I am pretty sure that there has been a lot of face palming among the highly qualified people in the Commission’s legal service that is usually asked after the fact whether such a proposal makes any sense legally in the first place. As you will see in my presentation, the proposal sticks together that badly. The text may be under discussion in the trilogue negotiations but the text in the Council’s general approach is really nothing to be enthusiastic about.
In addition, an impact assessment has not been made for this proposal that stands to add enormously to the costs of compliance for all involved.
Authorised representative liability
The liability of authorised representatives for costs associated with defective devices of manufacturers they represent is a unique feature in EU CE marking law and will pit these two parties against each other mercilessly. It will result in a situation where the interests of parties are diametrically opposed. Currently an authorised representative can rely on the exclusions in the Product Liability Directive to not be product liable, because it was not involved in design or placing the product on the market. That will change if this proposal is adopted.

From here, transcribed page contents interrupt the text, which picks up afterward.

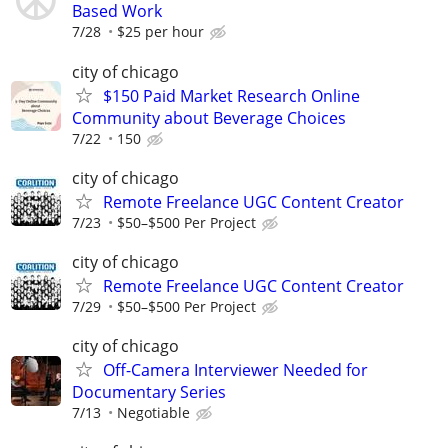
Based Work
7/28
$25 per hour
city of chicago
$150 Paid Market Research Online
Community about Beverage Choices
7/22
150
city of chicago
Remote Freelance UGC Content Creator
7/23
$50–$500 Per Project
city of chicago
Remote Freelance UGC Content Creator
7/29
$50–$500 Per Project
city of chicago
Off-Camera Interviewer Needed for
Documentary Series
7/13
Negotiable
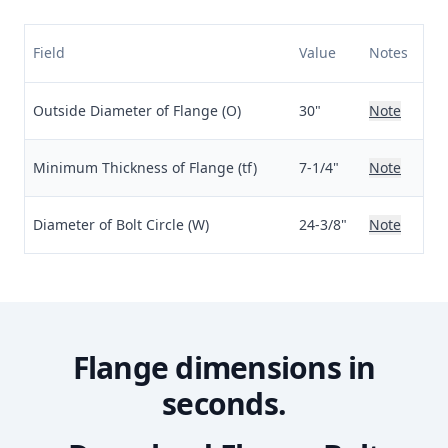
Field
Value
Notes
Outside Diameter of Flange (O)
30"
Note
Minimum Thickness of Flange (tf)
7-1/4"
Note
Diameter of Bolt Circle (W)
24-3/8"
Note
Flange dimensions in
seconds.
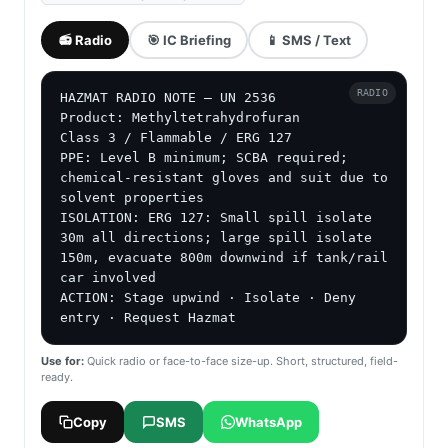
📻 Radio
🎯 IC Briefing
📱 SMS / Text
RADIO
HAZMAT RADIO NOTE — UN 2536

Product: Methyltetrahydrofuran

Class 3 / Flammable / ERG 127

PPE: Level B minimum; SCBA required; 
chemical-resistant gloves and suit due to 
solvent properties

ISOLATION: ERG 127: Small spill isolate 
30m all directions; large spill isolate 
150m, evacuate 800m downwind if tank/rail 
car involved

ACTION: Stage upwind · Isolate · Deny 
entry · Request Hazmat
Use for:
Quick radio or face-to-face size-up. Short, structured, field-
ready.
Copy
SMS
WhatsApp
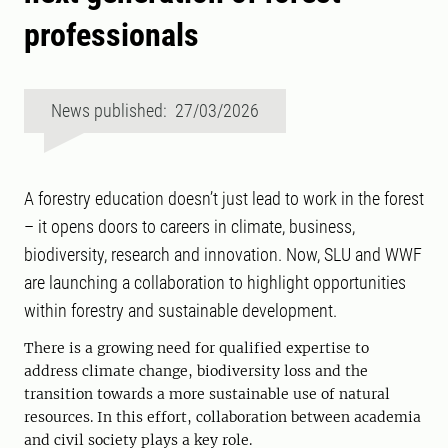
professionals
News published: 27/03/2026
A forestry education doesn’t just lead to work in the forest
– it opens doors to careers in climate, business,
biodiversity, research and innovation. Now, SLU and WWF
are launching a collaboration to highlight opportunities
within forestry and sustainable development.
There is a growing need for qualified expertise to
address climate change, biodiversity loss and the
transition towards a more sustainable use of natural
resources. In this effort, collaboration between academia
and civil society plays a key role.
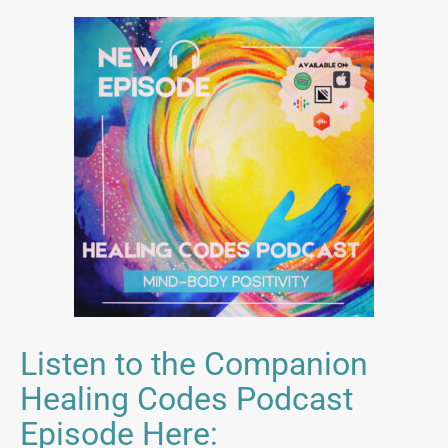
Listen to the Companion
Healing Codes Podcast
Episode Here:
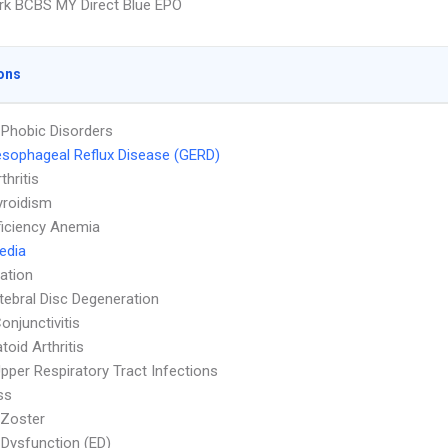
k BCBS MY Direct Blue EPO
ons
 Phobic Disorders
sophageal Reflux Disease (GERD)
thritis
yroidism
ficiency Anemia
Media
ation
rtebral Disc Degeneration
onjunctivitis
oid Arthritis
pper Respiratory Tract Infections
ss
 Zoster
e Dysfunction (ED)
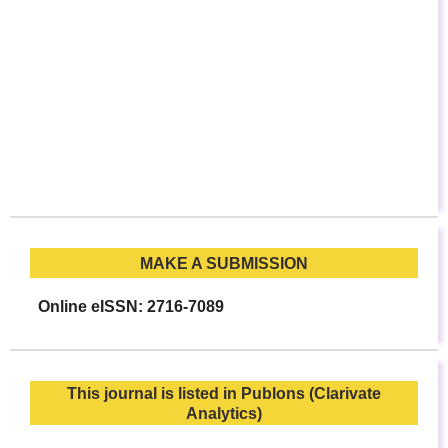
MAKE A SUBMISSION
Online eISSN: 2716-7089
This journal is listed in Publons (Clarivate
Analytics)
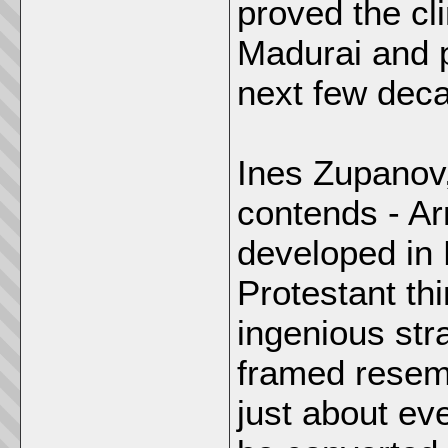
proved the cl
Madurai and p
next few dec
Ines Zupanov,
contends - Ar
developed in 
Protestant th
ingenious str
framed resem
just about ev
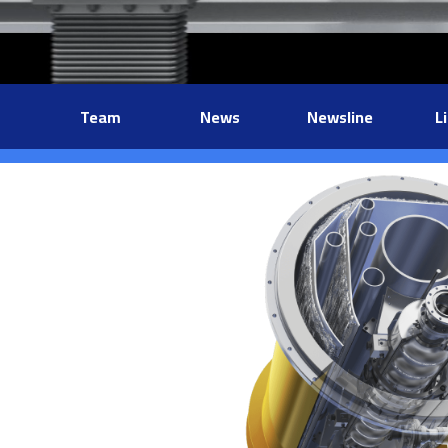
Team
News
Newsline
L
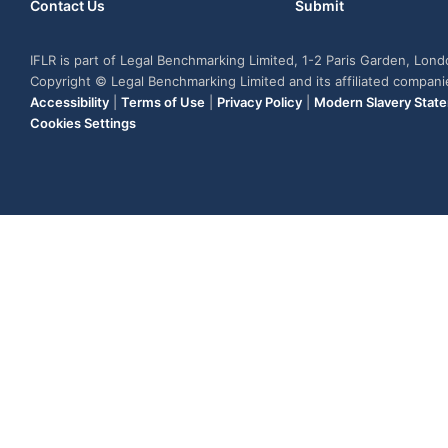
Contact Us
Submit
IFLR is part of Legal Benchmarking Limited, 1-2 Paris Garden, Lon
Copyright © Legal Benchmarking Limited and its affiliated compan
Accessibility
|
Terms of Use
|
Privacy Policy
|
Modern Slavery Stat
Cookies Settings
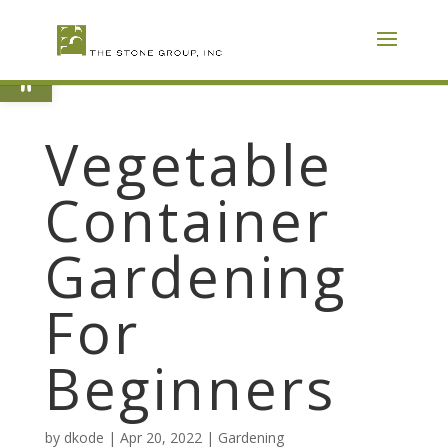
Skip
To
Content
Open toolbar
Vegetable
Container
Gardening
For
Beginners
by
dkode
|
Apr 20, 2022
|
Gardening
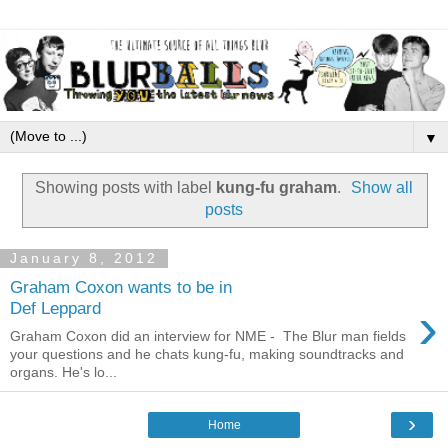
▼
Showing posts with label
kung-fu graham
.
Show all
posts
January 8, 2012
Graham Coxon wants to be in
›
Def Leppard
Graham Coxon did an interview for NME - The Blur man fields
your questions and he chats kung-fu, making soundtracks and
organs. He's lo...
›
Home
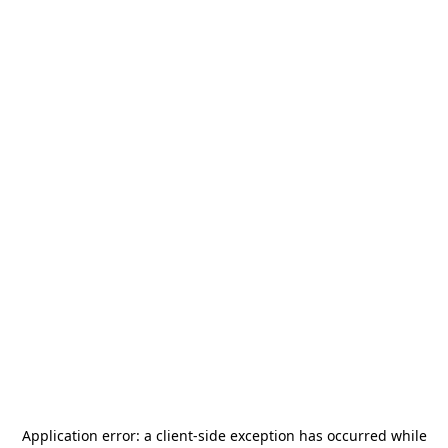
Application error: a
client
-side exception has occurred while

The result will be that authorised representatives will be very skittish and quick to terminate agreements with costs going through the roof (insurance). Manufacturers, for their part, will be seeking to manage this by setting up their own authorized representative in empty legal entities in the EU staffed with an external consultant that meets the new authorised representative criteria. The more parties are potentially liable, Will that improve legal recourse for patients? Of course it won’t.

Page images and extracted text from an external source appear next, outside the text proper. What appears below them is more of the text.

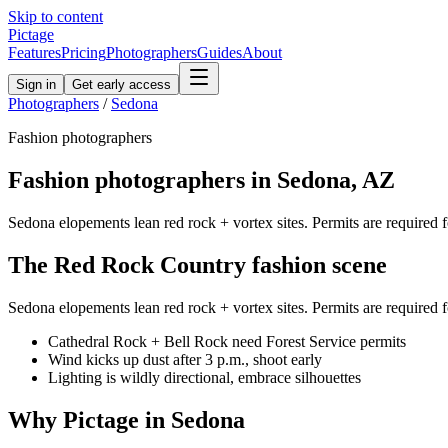
Skip to content
Pictage
Features
Pricing
Photographers
Guides
About
Sign in
Get early access
Photographers
/
Sedona
Fashion
photographers
Fashion
photographers in
Sedona
,
AZ
Sedona elopements lean red rock + vortex sites. Permits are required fo
The
Red Rock Country
fashion
scene
Sedona elopements lean red rock + vortex sites. Permits are required fo
Cathedral Rock + Bell Rock need Forest Service permits
Wind kicks up dust after 3 p.m., shoot early
Lighting is wildly directional, embrace silhouettes
Why Pictage in
Sedona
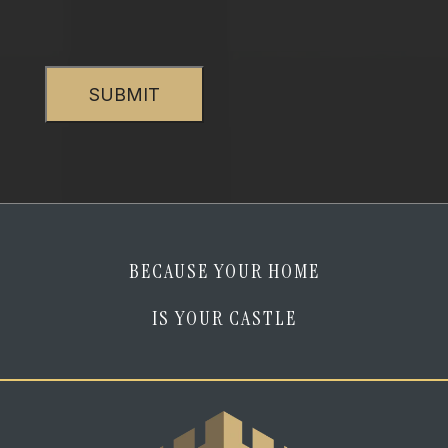
verify
that
CAPTCHA
I
am
human
*
BECAUSE YOUR HOME
IS YOUR CASTLE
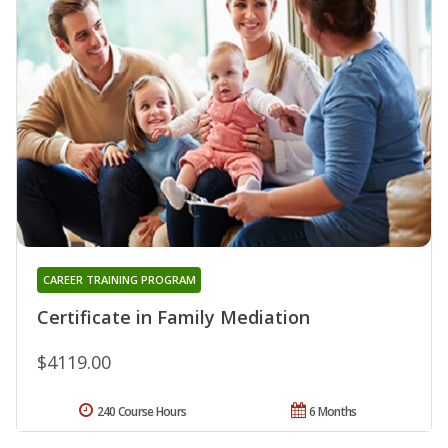
CAREER TRAINING PROGRAM
Certificate in Family Mediation
$4119.00
240 Course Hours
6 Months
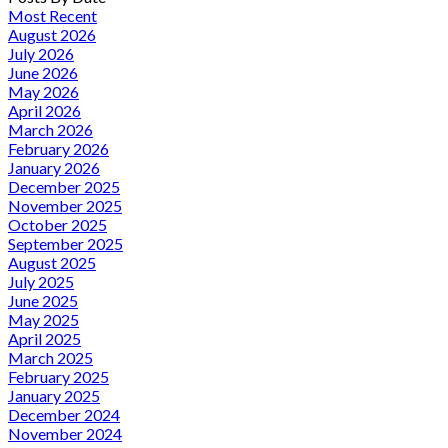
Most Recent
August 2026
July 2026
June 2026
May 2026
April 2026
March 2026
February 2026
January 2026
December 2025
November 2025
October 2025
September 2025
August 2025
July 2025
June 2025
May 2025
April 2025
March 2025
February 2025
January 2025
December 2024
November 2024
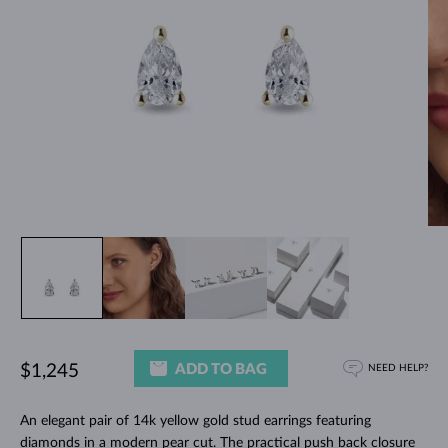
ADD TO BAG
$1,245
NEED HELP?
An elegant pair of 14k yellow gold stud earrings featuring
diamonds in a modern pear cut. The practical push back closure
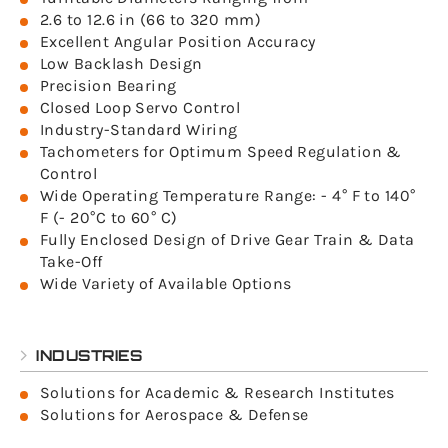
2.6 to 12.6 in (66 to 320 mm)
Excellent Angular Position Accuracy
Low Backlash Design
Precision Bearing
Closed Loop Servo Control
Industry-Standard Wiring
Tachometers for Optimum Speed Regulation &
Control
Wide Operating Temperature Range: - 4° F to 140°
F (- 20°C to 60° C)
Fully Enclosed Design of Drive Gear Train & Data
Take-Off
Wide Variety of Available Options
INDUSTRIES
Solutions for Academic & Research Institutes
Solutions for Aerospace & Defense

More costs, nobody benefits
So what will be the net result? Confusion Everywhere and more costs to the system. Patients spending years and years being sent from one party disclaiming liability to the other. Small companies will not be able to afford being the market of higher risk devices, whether they are manufacturer or authorised representative. And politicians claiming that they effectively legislated for ‘effective redress’ for the benefit of the patient. That is my impact assessment of this proposal.

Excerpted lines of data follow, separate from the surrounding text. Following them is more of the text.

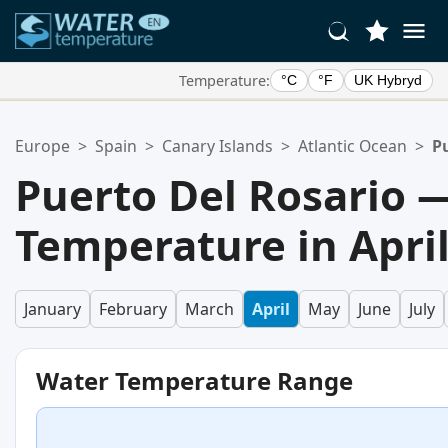
Temperature:
°C
°F
UK Hybryd
Your Favorite Locations:
Europe
>
Spain
>
Canary Islands
>
Atlantic Ocean
>
P
Your favorites list is empty.
Puerto Del Rosario 
Temperature in Apri
January
February
March
April
May
June
July
Water Temperature Range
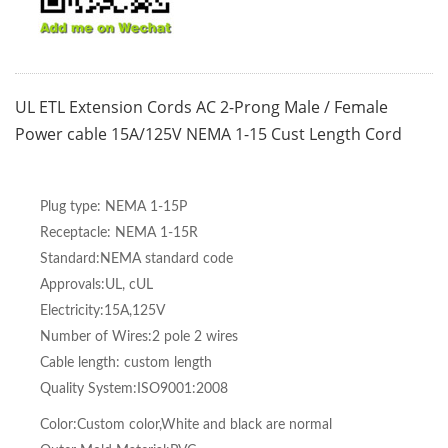
UL ETL Extension Cords AC 2-Prong Male / Female
Power cable 15A/125V NEMA 1-15 Cust Length Cord
Plug type: NEMA 1-15P
Receptacle: NEMA 1-15R
Standard:NEMA standard code
Approvals:UL, cUL
Electricity:15A,125V
Number of Wires:2 pole 2 wires
Cable length: custom length
Quality System:ISO9001:2008
Color:Custom color,White and black are normal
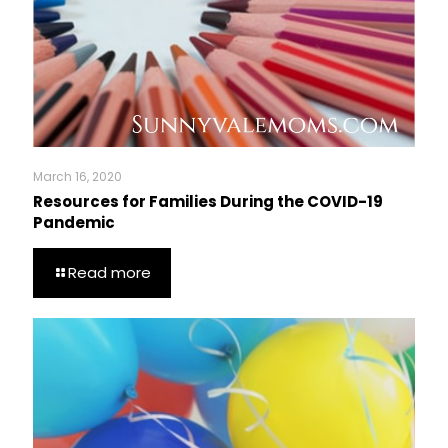
March 16, 2020
Resources for Families During the COVID-19
Pandemic
Read more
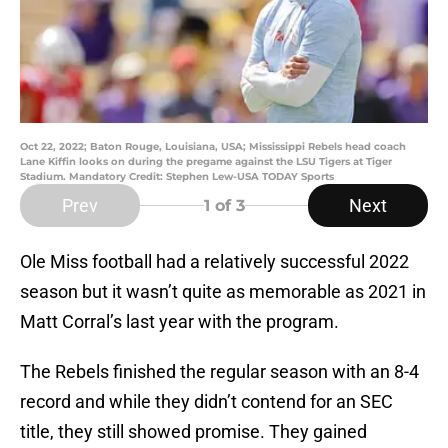
Oct 22, 2022; Baton Rouge, Louisiana, USA; Mississippi Rebels head coach
Lane Kiffin looks on during the pregame against the LSU Tigers at Tiger
Stadium. Mandatory Credit: Stephen Lew-USA TODAY Sports
Prev
Next
1
of 3
Ole Miss football had a relatively successful 2022
season but it wasn’t quite as memorable as 2021 in
Matt Corral’s last year with the program.
The Rebels finished the regular season with an 8-4
record and while they didn’t contend for an SEC
title, they still showed promise. They gained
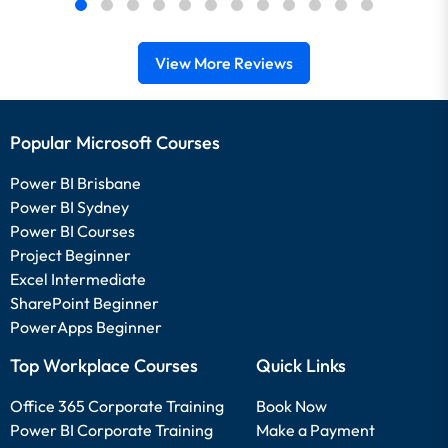
View More Reviews
Popular Microsoft Courses
Power BI Brisbane
Power BI Sydney
Power BI Courses
Project Beginner
Excel Intermediate
SharePoint Beginner
PowerApps Beginner
Top Workplace Courses
Quick Links
Office 365 Corporate Training
Book Now
Power BI Corporate Training
Make a Payment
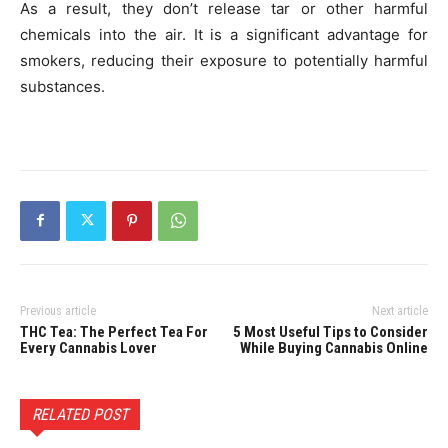
As a result, they don’t release tar or other harmful
chemicals into the air. It is a significant advantage for
smokers, reducing their exposure to potentially harmful
substances.
Previous article
Next article
THC Tea: The Perfect Tea For
5 Most Useful Tips to Consider
Every Cannabis Lover
While Buying Cannabis Online
RELATED POST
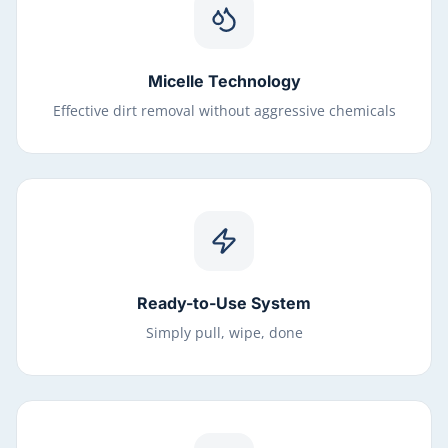
Micelle Technology
Effective dirt removal without aggressive chemicals
Ready-to-Use System
Simply pull, wipe, done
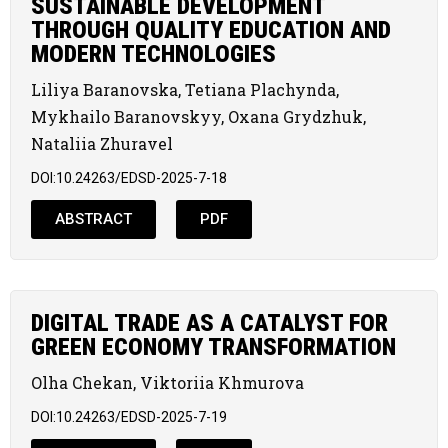
SUSTAINABLE DEVELOPMENT
THROUGH QUALITY EDUCATION AND
MODERN TECHNOLOGIES
Liliya Baranovska, Tetiana Plachynda,
Mykhailo Baranovskyy, Oxana Grydzhuk,
Nataliia Zhuravel
DOI:10.24263/EDSD-2025-7-18
ABSTRACT
PDF
DIGITAL TRADE AS A CATALYST FOR
GREEN ECONOMY TRANSFORMATION
Olha Chekan, Viktoriia Khmurova
DOI:10.24263/EDSD-2025-7-19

Dear EriK, thank you very much for sharing this sharp analysis of the possible impacts via your blog.
I’m sure I speak not only for myself, but for many others to say how much I appreciate your insightful comments regarding these coming regulations. They are always helpful.
Thanks Bill! That’s great fuel for more posts on this blog.
I agree with your sentiments on the new structure of “liability” for ARs in Europe and there is a high likelihood that legal manufacturers outside the EEA will establish “shell organisations” themselves. But there does currently appear to be a significant legislative gap whereby there is little or no potential recourse against an AR and unscrupulous manufacturers may operate unabated outside the region – whilst Competent Authorities rarely identify non-compliance and its even rarer that they take steps to resolve it.
I wonder if the regulatory problems with 3D printed implants were solved in the end? I read your interesting article about this issue about a year ago. What happened?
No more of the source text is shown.